3) The increased focus on customer insights as a marketing driver will lead to one-to-one personalization giving way to microsegment-based personalization.
As research by Gartner shows, returns from personalization have been challenging to reach. However, this will not mean that all personalization will be left behind.
In the next few years, personalization will shift from individual-based to persona- or microsegment-based as marketers look for new, more attainable personalization tactics.
4) The growth of microsegments and personas will move the marketing workflow bottleneck closer to campaign execution.
A few years ago, the main challenge for multichannel marketers was getting access to data. With this no longer being the case and marketers being able to ideate campaigns faster than ever, two new bottlenecks will arise—the orchestration and content bottlenecks.
First, as marketers discover an always-increasing number of interactions, trying to plot them all on traditional orchestration tools such as blank canvas journey builders will create considerable delays in time to market. Second, as interactions grow, content must follow. Human-generated content will no longer be able to match the expected pace of marketing departments.
As a result, new approaches to multichannel campaign orchestration and improved autonomous content generation will need to be present natively or via integrations within multichannel marketing hubs.
5) Brand scrutiny of underutilized and overpriced marketing technologies will increase.
The past year forced brands to conduct many martech reviews that focused on capabilities and costs. The result was discovering a considerable budget tied up on overlapping capabilities, underutilized ones, or, worse yet, capabilities they were not aware they were paying for.
These discoveries will make brands more thoughtful about evaluating marketing technology solutions and vendors more transparent with their pricing structures.
6) Resulting from the above, the market will continue to see a consolidation of adjacent spaces.
As buyers become aware of overlapping capabilities, technology vendors in the market will face increasing pressure. On one end, broader solutions will face pressure to stretch their solutions beyond their comfort zone as they look to replace overlapping vendors. On the other, point solutions will find their market share threatened by these broader solutions’ advancement on their specialized use cases.

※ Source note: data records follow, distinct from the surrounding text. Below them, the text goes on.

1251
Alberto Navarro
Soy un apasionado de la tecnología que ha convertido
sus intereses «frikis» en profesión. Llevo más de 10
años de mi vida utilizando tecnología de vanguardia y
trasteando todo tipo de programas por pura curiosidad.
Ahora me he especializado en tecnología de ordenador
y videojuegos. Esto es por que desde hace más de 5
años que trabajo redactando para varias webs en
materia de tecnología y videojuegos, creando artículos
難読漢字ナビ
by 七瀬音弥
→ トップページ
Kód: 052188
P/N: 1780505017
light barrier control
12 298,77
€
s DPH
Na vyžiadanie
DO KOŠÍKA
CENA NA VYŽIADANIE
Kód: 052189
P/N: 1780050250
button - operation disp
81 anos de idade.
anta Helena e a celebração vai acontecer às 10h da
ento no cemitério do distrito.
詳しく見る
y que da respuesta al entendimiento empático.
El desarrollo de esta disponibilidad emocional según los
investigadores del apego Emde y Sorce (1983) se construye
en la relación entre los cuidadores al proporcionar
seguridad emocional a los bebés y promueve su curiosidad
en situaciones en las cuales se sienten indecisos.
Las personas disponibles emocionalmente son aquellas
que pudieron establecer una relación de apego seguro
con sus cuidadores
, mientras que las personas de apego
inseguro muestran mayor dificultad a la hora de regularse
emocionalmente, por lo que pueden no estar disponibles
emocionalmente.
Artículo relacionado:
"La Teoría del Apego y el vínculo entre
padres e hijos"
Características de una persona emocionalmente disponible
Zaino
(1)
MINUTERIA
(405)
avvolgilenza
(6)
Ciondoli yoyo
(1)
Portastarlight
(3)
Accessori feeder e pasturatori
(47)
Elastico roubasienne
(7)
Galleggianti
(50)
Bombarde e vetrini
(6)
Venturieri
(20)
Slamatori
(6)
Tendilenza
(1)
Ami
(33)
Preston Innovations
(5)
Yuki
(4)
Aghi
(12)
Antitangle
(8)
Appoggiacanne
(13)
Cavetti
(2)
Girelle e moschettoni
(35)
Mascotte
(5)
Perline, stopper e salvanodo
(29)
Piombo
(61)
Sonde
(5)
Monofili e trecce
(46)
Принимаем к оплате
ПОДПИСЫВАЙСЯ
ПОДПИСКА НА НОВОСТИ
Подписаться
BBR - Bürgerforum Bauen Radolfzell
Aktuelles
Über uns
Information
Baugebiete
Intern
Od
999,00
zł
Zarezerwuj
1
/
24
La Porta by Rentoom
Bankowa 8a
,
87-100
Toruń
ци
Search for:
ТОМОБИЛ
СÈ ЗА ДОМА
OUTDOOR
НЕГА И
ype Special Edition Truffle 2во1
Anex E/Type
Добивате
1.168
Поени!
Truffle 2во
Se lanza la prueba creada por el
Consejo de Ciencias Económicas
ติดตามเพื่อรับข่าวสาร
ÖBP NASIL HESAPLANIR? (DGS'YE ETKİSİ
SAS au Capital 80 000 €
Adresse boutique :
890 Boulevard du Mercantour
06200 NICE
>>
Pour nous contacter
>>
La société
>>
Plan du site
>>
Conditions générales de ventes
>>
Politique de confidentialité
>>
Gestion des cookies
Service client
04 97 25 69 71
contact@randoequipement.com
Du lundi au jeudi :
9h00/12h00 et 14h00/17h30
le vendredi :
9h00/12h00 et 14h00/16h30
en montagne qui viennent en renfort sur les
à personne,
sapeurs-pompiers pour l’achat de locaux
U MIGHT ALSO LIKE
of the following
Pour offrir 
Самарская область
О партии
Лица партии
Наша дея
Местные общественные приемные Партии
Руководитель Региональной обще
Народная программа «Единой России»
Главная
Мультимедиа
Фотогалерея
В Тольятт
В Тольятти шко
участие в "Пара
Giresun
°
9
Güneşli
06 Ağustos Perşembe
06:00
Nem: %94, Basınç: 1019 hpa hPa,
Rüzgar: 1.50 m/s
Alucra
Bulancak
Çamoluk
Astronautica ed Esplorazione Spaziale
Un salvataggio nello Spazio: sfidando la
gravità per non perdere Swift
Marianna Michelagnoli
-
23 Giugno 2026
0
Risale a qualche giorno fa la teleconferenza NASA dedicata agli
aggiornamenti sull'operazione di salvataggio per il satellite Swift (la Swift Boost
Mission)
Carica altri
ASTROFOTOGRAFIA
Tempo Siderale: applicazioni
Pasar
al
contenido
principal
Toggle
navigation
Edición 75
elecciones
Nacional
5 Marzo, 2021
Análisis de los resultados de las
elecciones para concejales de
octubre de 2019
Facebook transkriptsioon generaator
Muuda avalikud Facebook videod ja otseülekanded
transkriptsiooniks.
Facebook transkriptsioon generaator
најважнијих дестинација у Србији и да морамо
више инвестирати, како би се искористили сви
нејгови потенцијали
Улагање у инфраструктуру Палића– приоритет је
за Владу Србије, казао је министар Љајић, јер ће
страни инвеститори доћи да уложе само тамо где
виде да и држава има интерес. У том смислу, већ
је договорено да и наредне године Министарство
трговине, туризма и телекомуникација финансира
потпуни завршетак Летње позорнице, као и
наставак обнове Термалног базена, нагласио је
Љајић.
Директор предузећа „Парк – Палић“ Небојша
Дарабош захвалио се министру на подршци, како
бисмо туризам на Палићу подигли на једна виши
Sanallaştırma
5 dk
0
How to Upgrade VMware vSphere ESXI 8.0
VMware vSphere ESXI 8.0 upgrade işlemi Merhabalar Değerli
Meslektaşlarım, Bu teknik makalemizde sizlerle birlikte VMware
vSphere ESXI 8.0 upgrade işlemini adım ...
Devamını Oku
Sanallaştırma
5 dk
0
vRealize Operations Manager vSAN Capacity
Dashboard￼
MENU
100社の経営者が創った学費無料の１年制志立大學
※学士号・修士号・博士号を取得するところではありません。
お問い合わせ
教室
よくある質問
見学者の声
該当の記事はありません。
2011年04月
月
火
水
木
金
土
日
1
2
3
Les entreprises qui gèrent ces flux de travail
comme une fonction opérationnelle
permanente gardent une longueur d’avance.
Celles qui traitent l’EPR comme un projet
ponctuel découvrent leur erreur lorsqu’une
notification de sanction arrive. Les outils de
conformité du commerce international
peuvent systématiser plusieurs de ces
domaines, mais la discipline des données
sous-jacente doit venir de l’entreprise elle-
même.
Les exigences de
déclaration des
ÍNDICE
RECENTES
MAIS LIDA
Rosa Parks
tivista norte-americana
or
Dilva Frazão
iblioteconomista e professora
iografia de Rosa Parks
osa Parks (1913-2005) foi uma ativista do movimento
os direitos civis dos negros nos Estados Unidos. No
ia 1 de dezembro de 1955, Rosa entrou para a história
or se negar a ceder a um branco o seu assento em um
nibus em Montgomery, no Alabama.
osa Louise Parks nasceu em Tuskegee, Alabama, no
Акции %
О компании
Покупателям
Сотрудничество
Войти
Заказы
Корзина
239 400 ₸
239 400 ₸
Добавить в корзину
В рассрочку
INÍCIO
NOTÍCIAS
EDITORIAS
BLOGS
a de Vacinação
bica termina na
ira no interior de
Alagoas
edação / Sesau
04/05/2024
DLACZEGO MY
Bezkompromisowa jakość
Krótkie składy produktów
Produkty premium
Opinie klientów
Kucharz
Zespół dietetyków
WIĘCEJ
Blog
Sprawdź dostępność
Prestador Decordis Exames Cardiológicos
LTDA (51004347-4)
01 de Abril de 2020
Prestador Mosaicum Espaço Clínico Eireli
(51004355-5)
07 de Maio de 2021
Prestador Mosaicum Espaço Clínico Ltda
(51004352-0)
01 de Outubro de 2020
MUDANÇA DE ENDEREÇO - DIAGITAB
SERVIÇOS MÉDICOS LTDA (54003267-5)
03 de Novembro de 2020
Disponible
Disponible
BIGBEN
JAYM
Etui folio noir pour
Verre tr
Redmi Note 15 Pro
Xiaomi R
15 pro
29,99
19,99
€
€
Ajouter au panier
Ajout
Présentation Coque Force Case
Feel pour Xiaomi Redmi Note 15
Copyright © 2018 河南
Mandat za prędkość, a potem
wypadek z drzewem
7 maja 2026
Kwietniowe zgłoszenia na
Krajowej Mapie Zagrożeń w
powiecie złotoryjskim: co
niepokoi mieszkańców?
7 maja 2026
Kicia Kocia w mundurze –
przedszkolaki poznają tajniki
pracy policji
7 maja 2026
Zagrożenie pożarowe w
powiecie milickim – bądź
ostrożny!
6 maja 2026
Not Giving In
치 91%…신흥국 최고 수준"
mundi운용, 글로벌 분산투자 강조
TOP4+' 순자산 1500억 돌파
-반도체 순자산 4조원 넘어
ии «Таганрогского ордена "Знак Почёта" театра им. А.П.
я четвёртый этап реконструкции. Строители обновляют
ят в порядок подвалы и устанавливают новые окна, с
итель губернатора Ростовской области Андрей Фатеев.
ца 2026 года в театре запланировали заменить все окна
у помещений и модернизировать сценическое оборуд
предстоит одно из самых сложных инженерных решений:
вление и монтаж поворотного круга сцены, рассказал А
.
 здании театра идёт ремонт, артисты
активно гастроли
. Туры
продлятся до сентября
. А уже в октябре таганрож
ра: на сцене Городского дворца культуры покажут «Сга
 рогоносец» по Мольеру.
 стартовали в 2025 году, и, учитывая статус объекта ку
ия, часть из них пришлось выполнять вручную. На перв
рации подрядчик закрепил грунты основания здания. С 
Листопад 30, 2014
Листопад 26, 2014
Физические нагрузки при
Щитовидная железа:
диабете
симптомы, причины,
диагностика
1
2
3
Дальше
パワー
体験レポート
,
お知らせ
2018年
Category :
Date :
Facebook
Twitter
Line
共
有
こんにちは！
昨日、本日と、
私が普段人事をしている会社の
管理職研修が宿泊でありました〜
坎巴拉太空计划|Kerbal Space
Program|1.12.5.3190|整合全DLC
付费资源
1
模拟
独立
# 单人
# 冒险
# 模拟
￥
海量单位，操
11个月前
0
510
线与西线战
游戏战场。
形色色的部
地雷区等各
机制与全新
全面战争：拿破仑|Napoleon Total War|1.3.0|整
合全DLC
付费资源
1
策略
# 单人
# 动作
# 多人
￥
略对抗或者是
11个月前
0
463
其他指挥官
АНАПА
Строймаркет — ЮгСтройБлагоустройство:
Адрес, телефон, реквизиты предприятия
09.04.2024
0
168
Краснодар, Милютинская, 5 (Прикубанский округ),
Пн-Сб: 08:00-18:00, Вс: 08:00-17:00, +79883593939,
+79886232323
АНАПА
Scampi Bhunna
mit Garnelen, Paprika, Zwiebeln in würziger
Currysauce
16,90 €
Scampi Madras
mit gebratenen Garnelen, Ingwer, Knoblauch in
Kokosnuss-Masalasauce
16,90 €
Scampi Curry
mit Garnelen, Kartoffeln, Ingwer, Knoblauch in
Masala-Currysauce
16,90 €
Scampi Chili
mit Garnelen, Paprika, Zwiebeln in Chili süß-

The next few years will see this dynamic lead to continuous rounds of market consolidation either through mergers and acquisitions or the diminishing number of point solutions.
7) The gap between marketer ability and solution capabilities will be more significant than ever.
The recent digital acceleration has brought with it many opportunities for the multichannel marketing hub market. However, not all is positive. Marketers looking to accelerate their adoption of digital tools have been thrust to acquire solutions they are not ready for.
Although there will be increased scrutiny on unused capabilities and more consolidated capabilities under a single vendor, as more sophisticated solutions confront less mature marketers, frustration and underutilization will only rise.
8) Finally, context-based advertising will replace cookie-based advertising as the go-to digital marketing tactic.
Although marketers will have access to greater customer insights, they will only leverage them on owned channels.
As regulation increases and more restrictions are rolled out on cookie tracking, marketers will leverage context to target their audiences effectively, while solutions will need to provide the tools to execute context-based marketing tactics.
Are you and your marketing strategy aligned with any of these trends? Or, are you still mostly swiping campaign creatives left and right?